Chairman Richard Neal, a Democrat, urged the future administration of fellow-Democrat Joe Biden to formulate a package of programs and investment to counterbalance China, including through re-energized cooperation with European allies.
Instead of pausing trade talks to focus first on domestic issues, as Biden has said he plans to do, Neal urged the new administration to embrace European overtures to hammer out a new broad trade deal with Europe.
Neal's comments come a day after Biden chose Katherine Tai - the committee's chief trade lawyer - to be his chief U.S. trade negotiator. Biden is due to introduce Tai and other top nominees on Friday.
Tai played a key role in pressing the Republican Trump administration to add stronger labor and environmental provisions to the new U.S.-Mexico-Canada (USMCA) trade deal, a deal Neal said provided a framework for wider trade ties with Europe.
"A new U.S.-European trade arrangement will only enhance our ability to moderate China’s intensifying pursuit of growth and prosperity, which threatens to subject the rest of the world to its economic and political dominance," he said.
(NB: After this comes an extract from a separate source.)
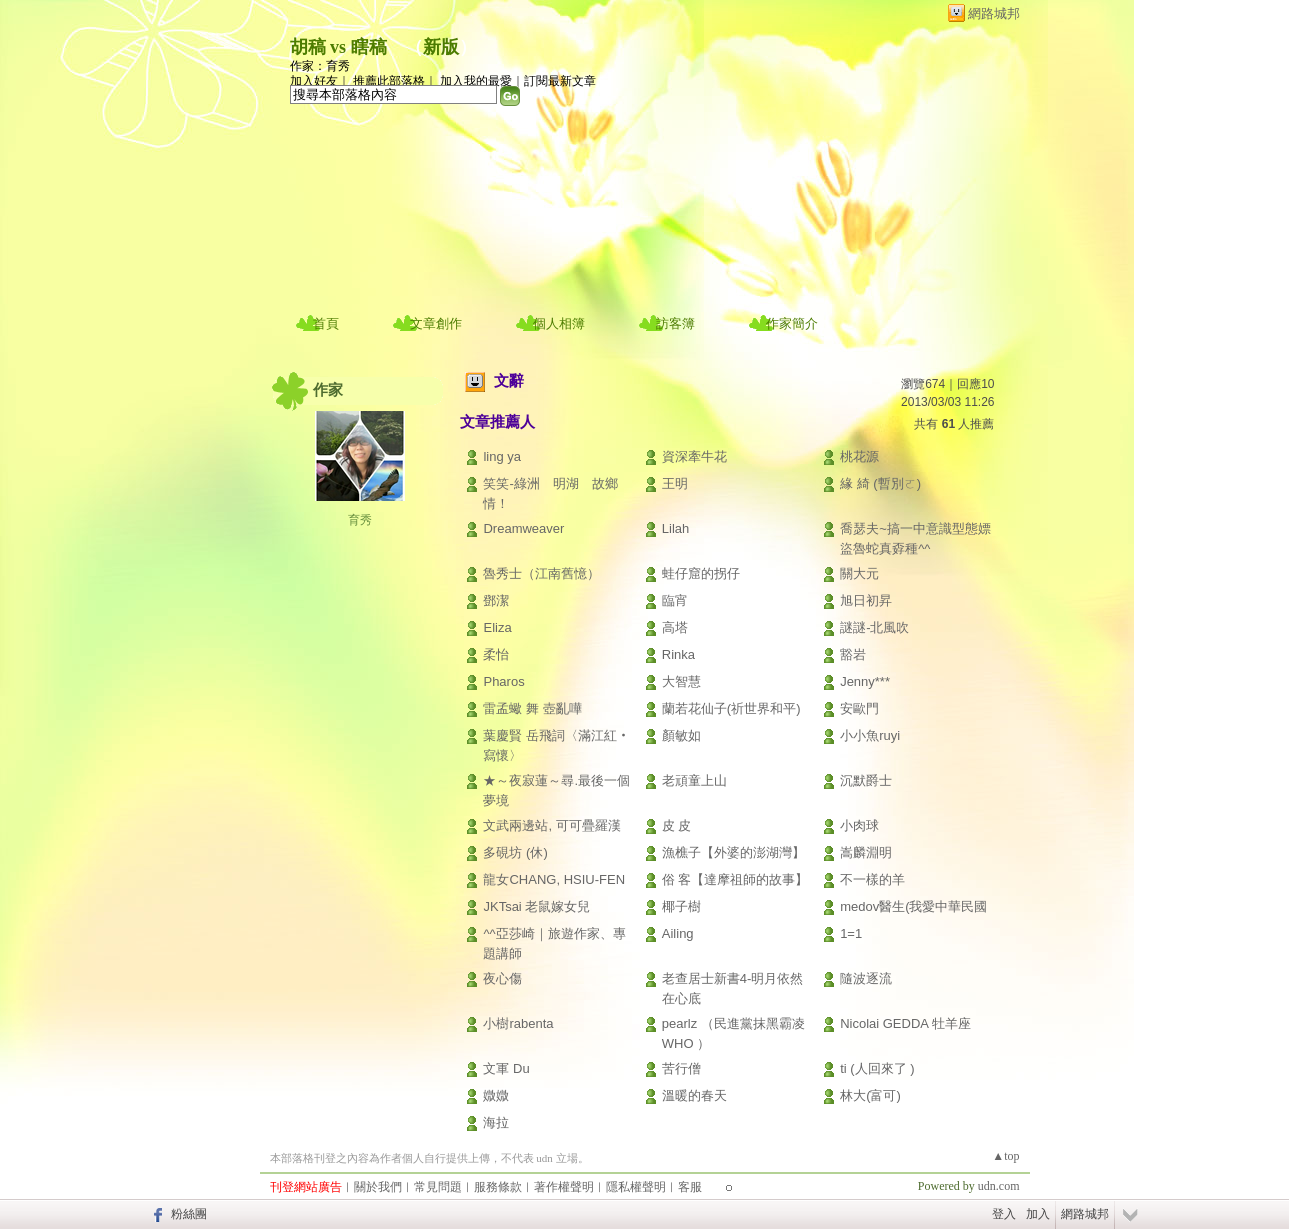 This screenshot has height=1229, width=1289. Describe the element at coordinates (326, 323) in the screenshot. I see `首頁` at that location.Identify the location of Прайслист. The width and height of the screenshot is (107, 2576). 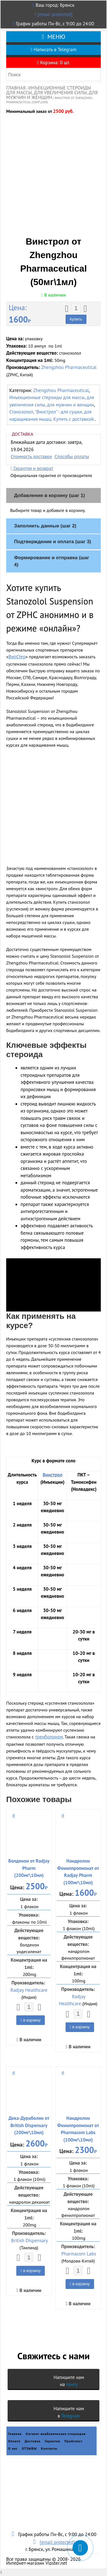
(73, 2441).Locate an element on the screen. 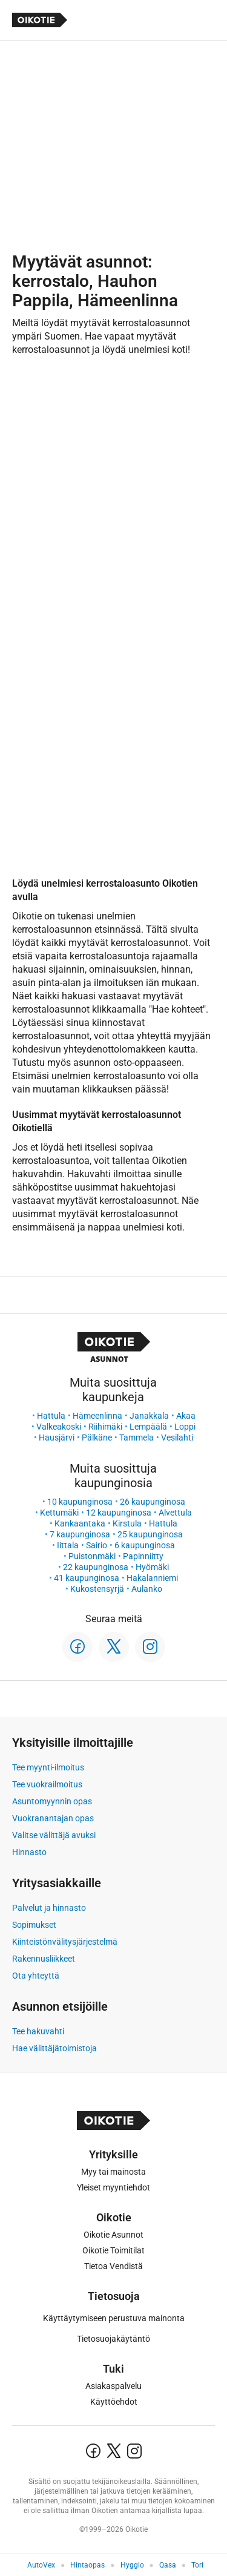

Neal said China was poised to overtake the United States as the world's largest economy in 2024, even as it continued to force the assimilation of minority Uighurs, crack down on democracy in Hong Kong and threaten to invade Taiwan.
The Trump administration's "narrow fixation on tariffs and exclusions missed the forest for the trees," and had little impact on China's behavior, he added.
Trump has imposed extra tariffs on Chinese goods, drawn up a blacklist of alleged Chinese military companies and imposed sanctions on Chinese officials to cement his tough-on-China legacy.